O REMOVEDOR DE ESMALTE DE UNHA


Carmélia Aragão



Há muito tempo deixei de ter vísceras. Nada de esôfago, estômago, intestino, no lugar, um pires de porcelana. Na garganta, uma colher atravessada. No crânio, o nome dele corroído, enferrujado como uma placa de rua antiga. É assim que me sinto: objeto, coisa, quase, um processo que começou quando conheci M. que ao saber o quanto o amava, deixou-me.
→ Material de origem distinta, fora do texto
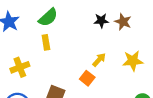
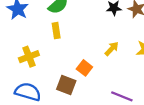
orange square: (87, 78) -> (84, 68), moved

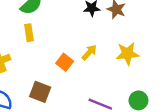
orange square: (84, 68) -> (65, 62), moved

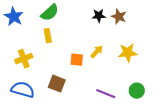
orange square: (65, 62) -> (77, 60), turned -32

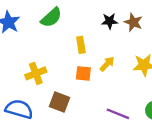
yellow rectangle: (48, 36) -> (81, 45), moved
yellow cross: (24, 59) -> (36, 73), moved

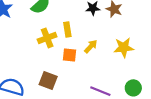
yellow cross: (36, 73) -> (47, 38), moved

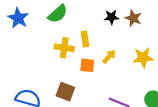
yellow cross: (47, 38) -> (64, 48), turned 30

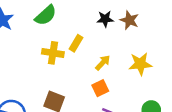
yellow rectangle: (85, 39) -> (76, 43), turned 40
orange square: (87, 65) -> (100, 88), moved, turned -32

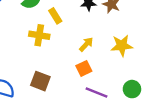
yellow rectangle: (76, 43) -> (55, 16), moved, turned -63

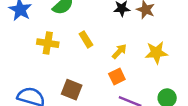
yellow rectangle: (55, 16) -> (86, 39), moved
yellow cross: (39, 35) -> (48, 43), moved

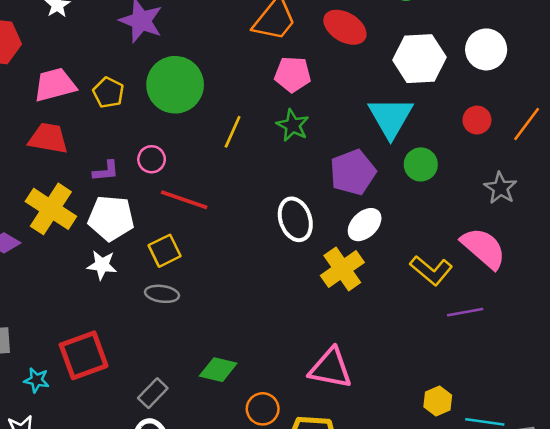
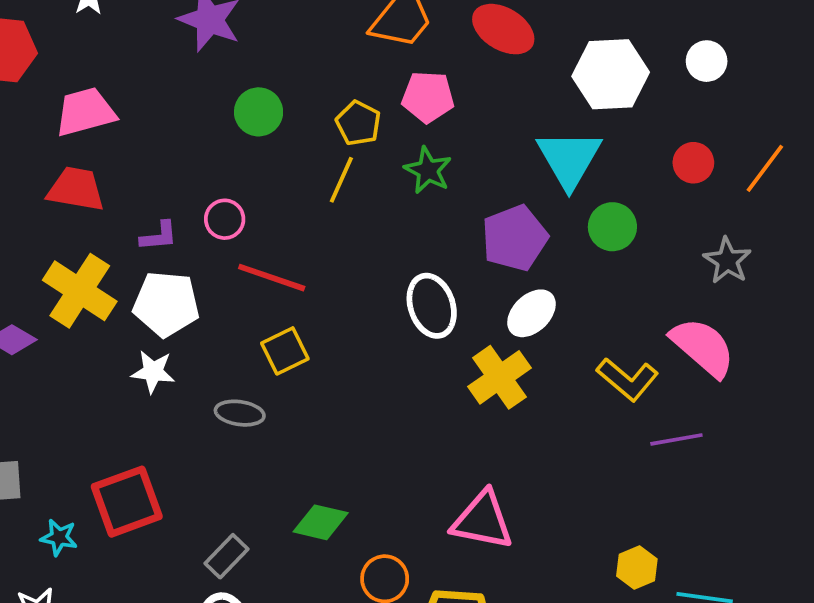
white circle: (486, 49) -> (707, 61), size x0.7
green circle: (175, 85) -> (259, 112), size x0.6
yellow pentagon: (108, 93) -> (358, 123), moved
yellow square: (165, 251) -> (285, 351), moved

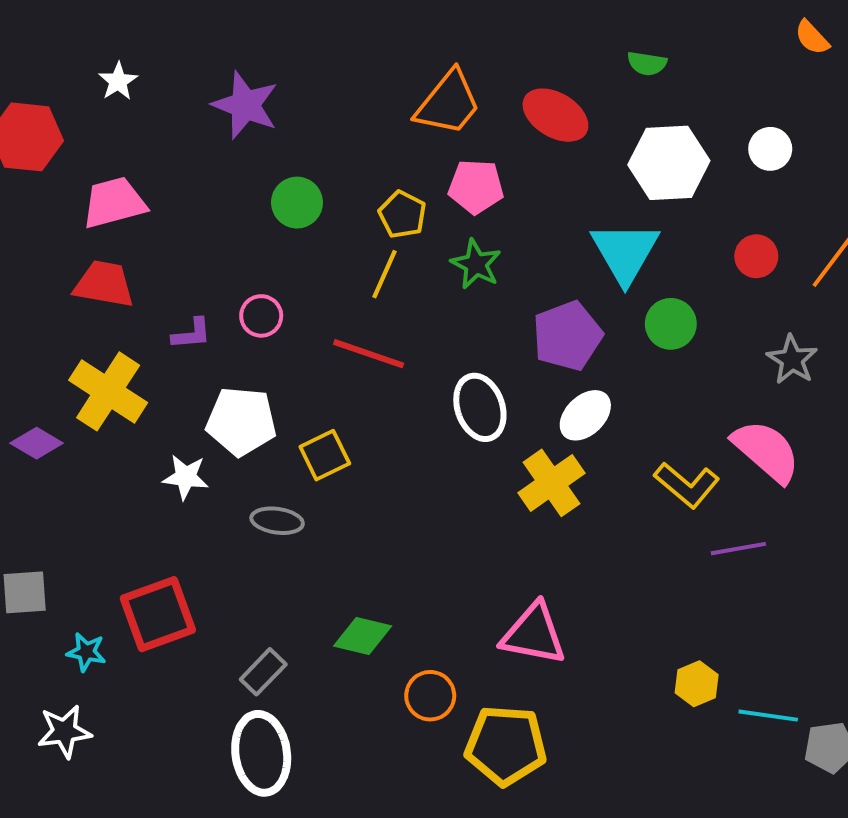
red line: (272, 278) -> (369, 354), moved
white pentagon: (166, 304) -> (241, 421), moved

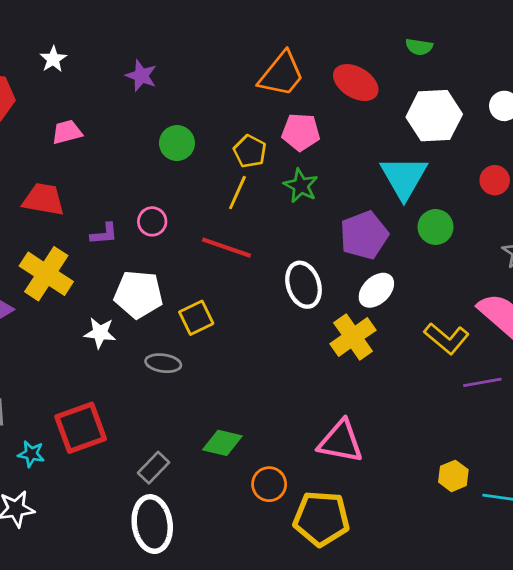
purple star: (245, 105) -> (141, 76), size x0.7
pink trapezoid: (114, 203) -> (67, 132), moved, size x0.7

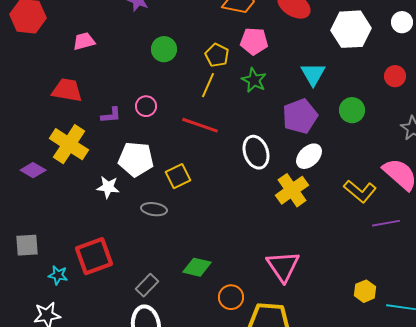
cyan triangle: (404, 177) -> (313, 74), moved, size x0.7
pink triangle: (341, 442) -> (283, 266), turned 45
O meu amor era pesado demais, incondicional demais, bastava que M. voltasse. Não voltou.


Procurei nos hospitais, nas casas noturnas, no trabalho. Esperei no corredor, nas escadas, na portaria, na praça. Fui a cartomantes. Adoeci. Não querer existir é diferente de querer morrer. É diferente de não querer nascer, de não querer saber mais do próprio nome, nem da própria imagem. Fiz-me sentinela. Nem sinal da morte. Na rua, M. me surgiu com uma mulher pequenina, tão bonita, tão sorridente como eu ao conhecê-lo. Tornei-me viúva. Um morto não sorri, não cumprimenta, não fala. Um morto deixa objetos, cartas, roupas, lembranças sem volta. Abandonei tudo que era dele e meu.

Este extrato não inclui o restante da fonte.